Hack: There is a need for broader communication than what has taken place in the past, and we are starting to see that occur through the development of state initiatives and through the regional health information organizations. That seems to be a way to pull together all of the disparate parties to sit down and try to tackle some of the healthcare industry's big business problems, from the EHR to basic connectivity and what needs to be housed within an individual physician's office.

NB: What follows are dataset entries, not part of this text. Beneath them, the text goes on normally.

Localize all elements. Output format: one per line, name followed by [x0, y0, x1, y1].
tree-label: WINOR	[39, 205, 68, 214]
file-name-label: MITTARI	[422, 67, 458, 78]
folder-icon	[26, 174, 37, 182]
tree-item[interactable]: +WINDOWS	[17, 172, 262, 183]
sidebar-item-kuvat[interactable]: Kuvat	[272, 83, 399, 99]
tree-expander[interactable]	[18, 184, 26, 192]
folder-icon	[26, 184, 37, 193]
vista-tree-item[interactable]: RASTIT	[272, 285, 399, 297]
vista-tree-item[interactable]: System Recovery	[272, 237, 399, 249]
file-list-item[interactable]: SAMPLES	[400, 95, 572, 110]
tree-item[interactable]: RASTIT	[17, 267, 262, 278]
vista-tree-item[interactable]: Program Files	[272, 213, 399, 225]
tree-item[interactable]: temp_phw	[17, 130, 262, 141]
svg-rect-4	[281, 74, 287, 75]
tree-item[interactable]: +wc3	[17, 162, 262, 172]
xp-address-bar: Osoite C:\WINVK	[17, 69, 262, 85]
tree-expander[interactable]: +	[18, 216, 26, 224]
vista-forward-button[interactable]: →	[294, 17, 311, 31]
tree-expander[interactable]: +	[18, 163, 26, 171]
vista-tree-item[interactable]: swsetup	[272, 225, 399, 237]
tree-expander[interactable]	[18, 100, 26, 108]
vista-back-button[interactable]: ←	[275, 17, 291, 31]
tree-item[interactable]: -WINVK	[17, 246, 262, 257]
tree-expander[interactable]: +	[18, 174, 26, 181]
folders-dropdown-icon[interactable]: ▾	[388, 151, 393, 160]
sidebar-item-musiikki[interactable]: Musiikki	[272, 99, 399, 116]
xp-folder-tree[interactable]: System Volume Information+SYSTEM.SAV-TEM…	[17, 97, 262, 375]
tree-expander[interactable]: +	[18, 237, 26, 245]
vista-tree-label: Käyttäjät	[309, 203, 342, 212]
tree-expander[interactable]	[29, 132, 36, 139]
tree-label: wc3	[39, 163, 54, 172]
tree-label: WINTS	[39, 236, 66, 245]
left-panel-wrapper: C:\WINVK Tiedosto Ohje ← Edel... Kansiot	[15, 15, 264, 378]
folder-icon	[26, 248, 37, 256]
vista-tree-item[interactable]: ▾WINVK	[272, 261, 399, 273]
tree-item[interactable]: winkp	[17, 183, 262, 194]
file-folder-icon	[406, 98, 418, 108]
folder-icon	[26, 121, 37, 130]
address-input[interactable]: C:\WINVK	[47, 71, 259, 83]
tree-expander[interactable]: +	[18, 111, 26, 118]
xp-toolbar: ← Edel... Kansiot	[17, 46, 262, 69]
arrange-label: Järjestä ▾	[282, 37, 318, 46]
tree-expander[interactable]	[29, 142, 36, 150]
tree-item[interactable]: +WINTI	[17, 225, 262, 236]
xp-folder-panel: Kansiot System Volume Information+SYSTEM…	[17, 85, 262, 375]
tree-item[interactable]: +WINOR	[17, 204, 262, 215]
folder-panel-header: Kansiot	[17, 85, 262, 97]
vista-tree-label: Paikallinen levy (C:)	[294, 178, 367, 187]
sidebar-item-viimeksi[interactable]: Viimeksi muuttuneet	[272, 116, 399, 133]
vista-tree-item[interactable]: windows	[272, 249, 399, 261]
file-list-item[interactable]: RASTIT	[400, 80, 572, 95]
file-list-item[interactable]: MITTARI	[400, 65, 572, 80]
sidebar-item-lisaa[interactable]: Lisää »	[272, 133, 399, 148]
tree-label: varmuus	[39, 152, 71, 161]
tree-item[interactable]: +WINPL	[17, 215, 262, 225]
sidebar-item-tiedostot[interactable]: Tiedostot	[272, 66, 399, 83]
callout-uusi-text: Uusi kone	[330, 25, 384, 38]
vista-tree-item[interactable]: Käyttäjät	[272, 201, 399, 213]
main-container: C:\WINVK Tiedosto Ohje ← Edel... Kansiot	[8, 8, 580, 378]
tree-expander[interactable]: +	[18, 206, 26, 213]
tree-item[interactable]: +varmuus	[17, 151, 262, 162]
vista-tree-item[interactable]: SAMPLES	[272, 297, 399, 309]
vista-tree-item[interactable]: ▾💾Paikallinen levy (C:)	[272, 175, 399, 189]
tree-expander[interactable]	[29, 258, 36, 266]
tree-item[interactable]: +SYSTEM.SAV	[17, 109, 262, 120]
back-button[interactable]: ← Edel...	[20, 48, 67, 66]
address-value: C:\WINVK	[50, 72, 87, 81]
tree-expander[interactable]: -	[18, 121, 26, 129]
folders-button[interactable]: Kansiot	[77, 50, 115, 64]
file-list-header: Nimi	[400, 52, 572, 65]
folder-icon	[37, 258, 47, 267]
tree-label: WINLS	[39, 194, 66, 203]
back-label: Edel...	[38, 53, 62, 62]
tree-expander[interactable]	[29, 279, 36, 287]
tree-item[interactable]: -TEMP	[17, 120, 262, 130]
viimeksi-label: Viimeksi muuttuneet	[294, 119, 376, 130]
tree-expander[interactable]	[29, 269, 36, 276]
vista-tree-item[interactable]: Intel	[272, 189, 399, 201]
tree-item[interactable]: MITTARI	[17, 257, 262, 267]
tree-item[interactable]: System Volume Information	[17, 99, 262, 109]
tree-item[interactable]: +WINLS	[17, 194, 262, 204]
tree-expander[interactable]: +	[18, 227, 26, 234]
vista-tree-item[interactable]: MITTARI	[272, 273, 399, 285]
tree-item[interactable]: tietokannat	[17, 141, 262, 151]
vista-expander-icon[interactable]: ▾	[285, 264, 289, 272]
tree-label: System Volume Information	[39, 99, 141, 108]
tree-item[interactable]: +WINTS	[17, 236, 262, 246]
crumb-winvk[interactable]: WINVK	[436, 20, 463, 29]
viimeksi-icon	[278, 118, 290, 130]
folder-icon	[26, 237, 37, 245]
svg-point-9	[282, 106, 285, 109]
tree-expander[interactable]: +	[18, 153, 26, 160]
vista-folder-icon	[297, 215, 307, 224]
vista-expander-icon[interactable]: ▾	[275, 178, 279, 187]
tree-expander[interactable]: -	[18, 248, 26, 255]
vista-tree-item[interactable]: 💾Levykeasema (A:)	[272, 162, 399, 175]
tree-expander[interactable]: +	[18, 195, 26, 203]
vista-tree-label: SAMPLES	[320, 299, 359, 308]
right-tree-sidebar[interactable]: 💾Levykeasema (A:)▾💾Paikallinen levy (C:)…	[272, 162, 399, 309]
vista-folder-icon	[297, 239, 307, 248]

Gee: You could use point-of-care work flow automation as a model of what is going on in the market. The caregiver and the patient are in the middle, and they are surrounded by all of these different devices, ranging from infusion pumps, patient monitors, and nurse-call systems to order-entry systems, results-reporting systems, and the EHR. The customer wants one solution, and obviously there is no single vendor that supplies all of those products.
This is not a situation that is going to be solved by top-down standards being imposed on the industry. It will require a lot of business development and alliances among vendors that are not necessarily direct competitors, but that have never worked together before.
Merritt: For healthcare professionals and hospitals, the most important thing is to get their hands on this technology. Study after study has concluded that using health IT will not only improve quality of care but will also save money.
Manufacturers like Siemens and EHR vendors such as IDX (Burlington, VT) and Allscripts (Chicago) should continue to roll out products that anticipate the standards now under development and are able to be upgraded in the future to meet the needs of an interoperable system.
Finally, consumers absolutely have to get engaged in this debate. The word interoperability is probably foreign to 99% of the population, and so is the concept of being actively engaged in one's own healthcare.
Lansky: I agree that providers have to get their feet wet in IT. However, I would emphasize that they need to be selecting products and services that are interoperable and conform to standards. And they should work with vendors that are actively participating in the standards process, so they have a sense that those suppliers are committed to being part of a larger information stream. There are still a number of products and services out there that are very proprietary and aren't really oriented toward interoperability.
In terms of the consumer sector, I agree that pursuing a personal health record is important. Consumers should also ask their doctor to communicate via e-mail. This should be simple, since e-mail has permeated every other aspect of our lives; but unfortunately it is still almost foreign to the patient– provider relationship.
Are organizations moving in the right direction to broaden the involvement of others outside of their traditional member bases?
Piechowski: You are seeing that in a lot of organizations. I know the National Alliance for Health Information Technology (Chicago) was set up originally to reflect that. Our members are IT vendors, manufacturers, payers, and providers. And we are seeing a growing component of people that you would not normally consider to be healthcare organizations. It sounds like a lot of the information that we need comes from the very people who do not have the time to participate in this process. Physicians are currently paid by the procedure. For every day they spend sitting in meetings to help IT suppliers decide how systems need to operate, they lose money. And we are squeezing them out of the equation. Maybe there is some way that they can be compensated to participate in this process.
McCausland: Siemens is spending a lot of money to educate its people about the business of healthcare. What is the business of being a family practitioner? What is the business of being a cardiologist? What is the business of running a hospital? What processes exist throughout an entire organization? This knowledge will help us understand all of the issues that healthcare professionals face.
We say that we want to be a solutions company. But you cannot be a solutions company unless you know the problems of your customers.